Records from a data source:
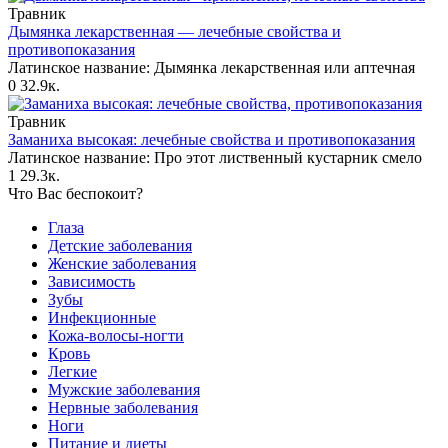
Травник
Дымянка лекарственная — лечебные свойства и
противопоказания
Латинское название: Дымянка лекарственная или аптечная
0
32.9к.
Травник
Заманиха высокая: лечебные свойства и противопоказания
Латинское название: Про этот лиственный кустарник смело
1
29.3к.
Что Вас беспокоит?
Глаза
Детские заболевания
Женские заболевания
Зависимость
Зубы
Инфекционные
Кожа-волосы-ногти
Кровь
Легкие
Мужские заболевания
Нервные заболевания
Ноги
Питание и диеты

Task to carry out: If a line in the entries includes the word "лекарственная", copy that line out.

Exercise answer:
Дымянка лекарственная — лечебные свойства и
Латинское название: Дымянка лекарственная или аптечная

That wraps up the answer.